> _What is needed_:
Pick out every line of the entries below where "Type" occurs, and copy those lines.

[Document layout analysis data]
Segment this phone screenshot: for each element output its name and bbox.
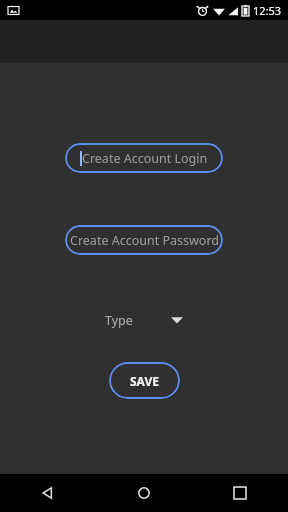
button[interactable]: Recent apps: [192, 474, 288, 512]
button[interactable]: Create Account Password: [65, 225, 223, 255]
staticText: SAVE: [130, 373, 159, 389]
button[interactable]: Type: [105, 308, 183, 332]
staticText: 12:53: [253, 3, 282, 18]
button[interactable]: Home: [96, 474, 192, 512]
staticText: Type: [105, 312, 133, 329]
button[interactable]: SAVE: [109, 362, 180, 399]
button[interactable]: Create Account Login: [65, 143, 223, 173]
staticText: Create Account Password: [70, 232, 219, 249]
staticText: Create Account Login: [82, 150, 208, 167]
button[interactable]: Back: [0, 474, 96, 512]
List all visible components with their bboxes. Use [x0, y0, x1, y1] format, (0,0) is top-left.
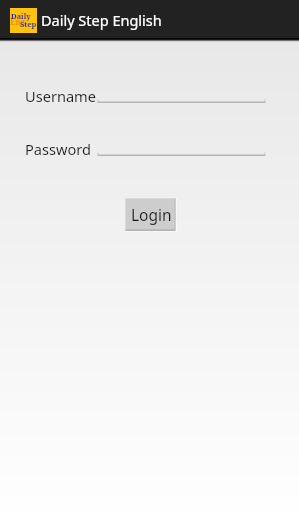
staticText: Step	[20, 19, 37, 29]
staticText: Password	[25, 139, 92, 159]
staticText: Username	[25, 86, 96, 106]
staticText: Login	[131, 204, 172, 225]
staticText: Daily	[11, 11, 31, 21]
staticText: Eng	[10, 16, 26, 27]
button[interactable]: Login	[125, 198, 177, 232]
staticText: Daily Step English	[41, 10, 162, 30]
button[interactable]: Daily Step logo, open navigation	[10, 8, 37, 33]
button[interactable]: Password	[97, 135, 266, 156]
button[interactable]: Username	[97, 82, 266, 103]
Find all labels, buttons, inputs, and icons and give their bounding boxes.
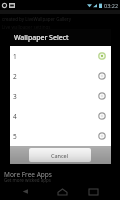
staticText: 5	[13, 132, 17, 141]
button[interactable]: 5	[10, 126, 111, 146]
button[interactable]: Home	[49, 183, 75, 200]
staticText: 1	[13, 52, 17, 61]
staticText: Live wallpaper settings	[2, 24, 51, 30]
staticText: Get more wicked apps	[4, 177, 51, 183]
staticText: 03:22	[104, 2, 119, 9]
staticText: created by LiveWallpaper Gallery	[2, 16, 71, 22]
staticText: Cancel	[51, 152, 69, 159]
button[interactable]: Recent apps	[80, 183, 106, 200]
button[interactable]: 2	[10, 66, 111, 86]
staticText: 4	[13, 112, 17, 121]
staticText: 3	[13, 92, 17, 101]
staticText: Wallpaper Select	[14, 33, 69, 43]
staticText: More Free Apps	[4, 170, 52, 179]
button[interactable]: 4	[10, 106, 111, 126]
button[interactable]: 3	[10, 86, 111, 106]
button[interactable]: Back	[12, 183, 38, 200]
staticText: 2	[13, 72, 17, 81]
button[interactable]: Cancel	[29, 148, 91, 162]
button[interactable]: 1	[10, 46, 111, 66]
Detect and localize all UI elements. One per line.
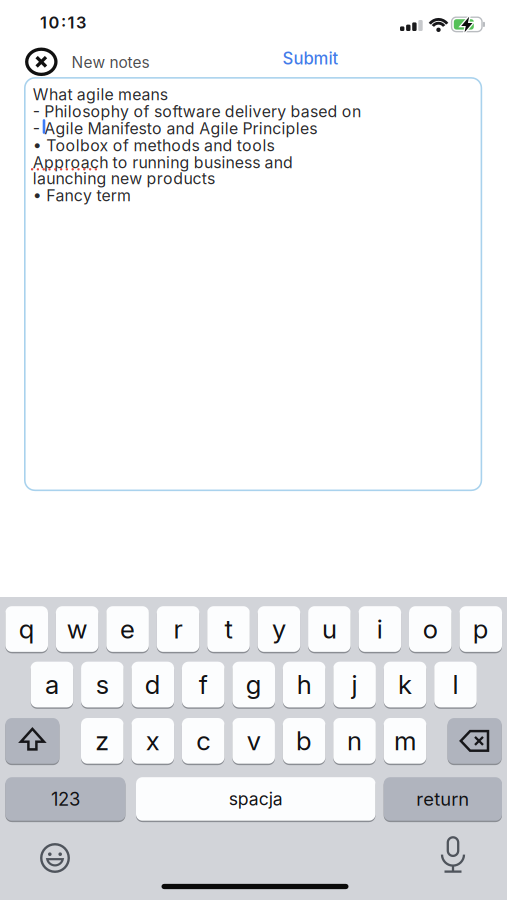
button[interactable]: e — [106, 606, 149, 652]
button[interactable]: s — [81, 662, 124, 707]
staticText: j — [352, 669, 358, 700]
staticText: s — [96, 669, 109, 700]
staticText: Approach to running business and — [33, 153, 293, 172]
button[interactable]: o — [409, 606, 452, 652]
button[interactable]: h — [283, 662, 326, 707]
button[interactable]: l — [434, 662, 477, 707]
staticText: c — [196, 725, 210, 757]
button[interactable]: m — [384, 718, 426, 764]
staticText: w — [67, 613, 88, 645]
staticText: launching new products — [33, 169, 215, 188]
staticText: x — [146, 725, 160, 757]
staticText: l — [452, 669, 458, 700]
staticText: What agile means — [33, 85, 168, 104]
button[interactable]: r — [157, 606, 199, 652]
staticText: o — [423, 613, 438, 645]
button[interactable]: y — [258, 606, 300, 652]
staticText: i — [377, 613, 383, 645]
button[interactable]: b — [283, 718, 325, 764]
button[interactable]: u — [308, 606, 351, 652]
button[interactable]: c — [182, 718, 224, 764]
staticText: f — [199, 669, 208, 700]
button[interactable]: Dictate — [436, 836, 470, 873]
button[interactable]: f — [182, 662, 225, 707]
staticText: spacja — [229, 788, 283, 810]
button[interactable]: j — [333, 662, 376, 707]
staticText: b — [296, 725, 312, 757]
staticText: return — [416, 788, 469, 810]
staticText: - Agile Manifesto and Agile Principles — [33, 119, 317, 138]
button[interactable]: 123 — [5, 777, 125, 821]
staticText: p — [473, 613, 489, 645]
button[interactable]: a — [31, 662, 73, 707]
button[interactable]: z — [81, 718, 124, 764]
staticText: 123 — [51, 788, 80, 810]
staticText: New notes — [72, 53, 150, 72]
staticText: v — [247, 725, 261, 757]
button[interactable]: x — [131, 718, 174, 764]
staticText: m — [394, 725, 416, 757]
button[interactable]: d — [132, 662, 174, 707]
staticText: - Philosophy of software delivery based … — [33, 102, 361, 121]
staticText: q — [19, 613, 35, 645]
button[interactable]: Note text — [25, 78, 481, 490]
staticText: u — [322, 613, 337, 645]
staticText: z — [95, 725, 109, 757]
button[interactable]: return — [384, 777, 502, 821]
staticText: y — [272, 613, 286, 645]
button[interactable]: q — [5, 606, 48, 652]
button[interactable]: spacja — [136, 777, 376, 821]
button[interactable]: Delete — [448, 718, 502, 764]
button[interactable]: p — [459, 606, 502, 652]
staticText: e — [120, 613, 135, 645]
staticText: n — [347, 725, 362, 757]
staticText: h — [297, 669, 312, 700]
staticText: a — [45, 669, 59, 700]
button[interactable]: g — [232, 662, 275, 707]
button[interactable]: t — [207, 606, 250, 652]
button[interactable]: n — [333, 718, 376, 764]
staticText: g — [246, 669, 262, 700]
button[interactable]: i — [359, 606, 401, 652]
staticText: d — [145, 669, 161, 700]
staticText: 10:13 — [40, 13, 86, 32]
button[interactable]: Emoji — [38, 841, 72, 875]
button[interactable]: k — [384, 662, 426, 707]
button[interactable]: Shift — [5, 718, 59, 764]
button[interactable]: Close — [25, 47, 58, 76]
staticText: • Toolbox of methods and tools — [33, 136, 275, 155]
staticText: t — [224, 613, 232, 645]
button[interactable]: w — [56, 606, 98, 652]
button[interactable]: Submit — [282, 48, 338, 69]
staticText: k — [398, 669, 412, 700]
staticText: Submit — [282, 48, 338, 69]
button[interactable]: v — [232, 718, 275, 764]
staticText: • Fancy term — [33, 186, 131, 205]
staticText: r — [174, 613, 183, 645]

> _Expected answer_:
button[interactable]: Type: [105, 308, 183, 332]
staticText: Type: [105, 312, 133, 329]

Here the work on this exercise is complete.